2. Examine/analyse the work

After having read a short explanation written by a curator, it’s now your turn to try and come up with your own interpretation of the work in front of you. As much as art gives you the freedom to come to a personal conclusion, there IS indeed a wrong answer, so do not try to think up some overly complex crap; it ain’t cute. Work with what has been given to you in the panel and use it almost as a stepping stone or a base for your interpretation. One thing that irritates me is when people look at a work of art for 3 seconds and complain about how they don’t understand it, or say things like “I just don’t get how this is art.” First of all honey, how do you expect to understand something you barely looked at?? Make sure to spend AT LEAST 5-10 minutes in front of a work and take in all aspects: colour, shapes, composition and figures (if there are any.) By examining as much of the work as possible, it is not only easier for you to come up with an interpretation but you also start to admire it more. Remember, someone put in countless hours to create something and the least you can do is give them a fraction of that time and effort and appreciate their work!

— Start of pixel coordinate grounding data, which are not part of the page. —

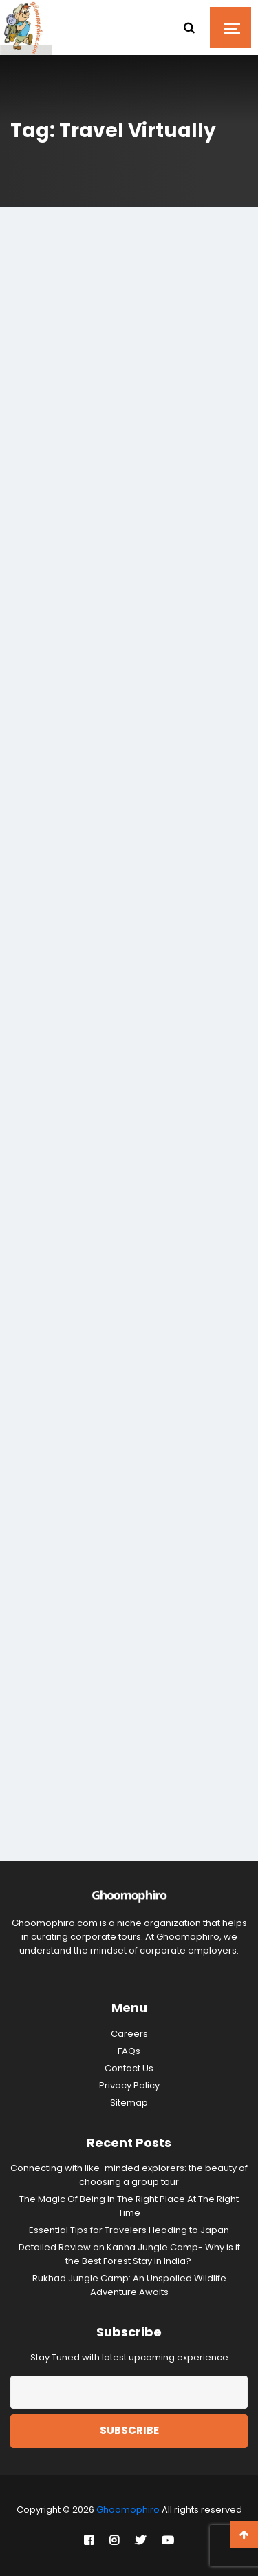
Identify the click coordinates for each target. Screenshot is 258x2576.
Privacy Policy (129, 2085)
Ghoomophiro (128, 2509)
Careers (129, 2033)
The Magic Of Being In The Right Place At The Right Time (129, 2205)
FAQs (129, 2050)
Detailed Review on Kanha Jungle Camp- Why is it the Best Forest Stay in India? (129, 2254)
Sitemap (129, 2102)
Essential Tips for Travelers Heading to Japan (129, 2230)
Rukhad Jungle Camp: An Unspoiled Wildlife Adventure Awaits (129, 2285)
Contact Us (129, 2068)
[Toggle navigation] (230, 27)
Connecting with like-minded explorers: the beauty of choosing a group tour (129, 2174)
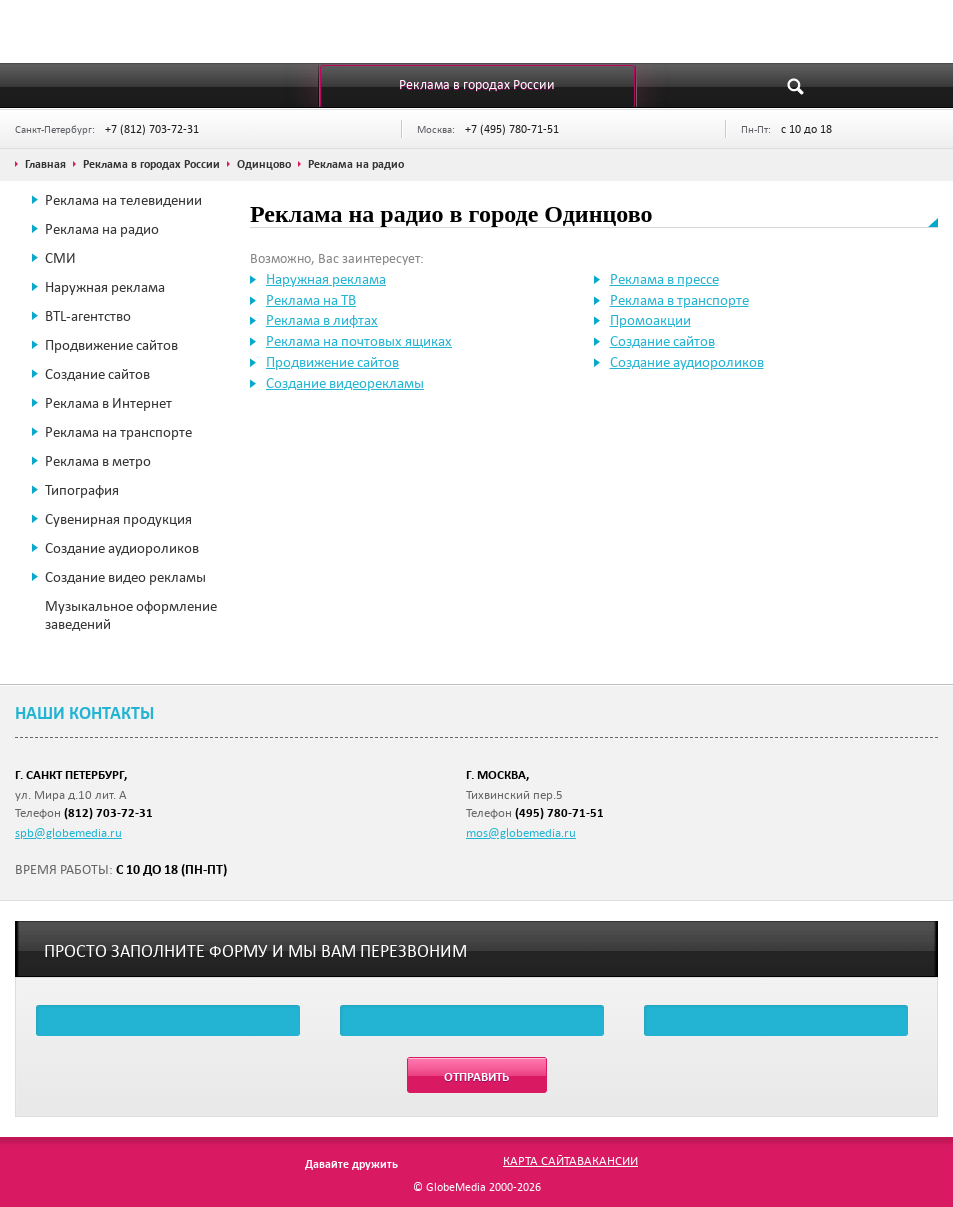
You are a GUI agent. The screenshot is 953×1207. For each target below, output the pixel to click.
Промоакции (650, 320)
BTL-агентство (88, 316)
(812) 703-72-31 (108, 812)
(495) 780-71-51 (559, 812)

Roy Lichtenstein, Drowning Girl, 1963

3.Find what works for you and learn more about it

When trying to develop an interest in art, it’s important to remember that you won’t like everything. It’s almost like trial and error because you have to explore different movements and find which ones work for you. For example, I am a big fan of the High Renaissance and Impressionism and they are probably my two favourite art movements. On the other hand, I HATE the Pre-Raphaelites and I’m not a huge fan of the Baroque movement (Obviously, I have my reasons for this and will probably go into greater detail in later posts). After finding a movement that you think you might like, look closely at individual artists because the movement as a whole may be appealing, but your feeling towards the artists themselves may differ. Again, I really enjoy Roy Lichtenstein’s pop art but I despise (and I mean really DESPISE) Andy Warhol and his work. Also, do not be scared to go against the norm, as just because something is generally well received does not mean it is for you. As I said, I am not a fan of Andy Warhol and other mainstream artists like Damien Hirst  – sometimes, even Pablo Picasso.

Raphael, The Transfiguration, 1516-20

Gaining knowledge on the art world is not something that’ll happen overnight. It goes without saying that there are crazy amounts of artwork that are out there and it is impossible to learn about all of them, but you can try your best! It takes time and dedication and if it’s really something you’re interested in, it won’t even feel like work!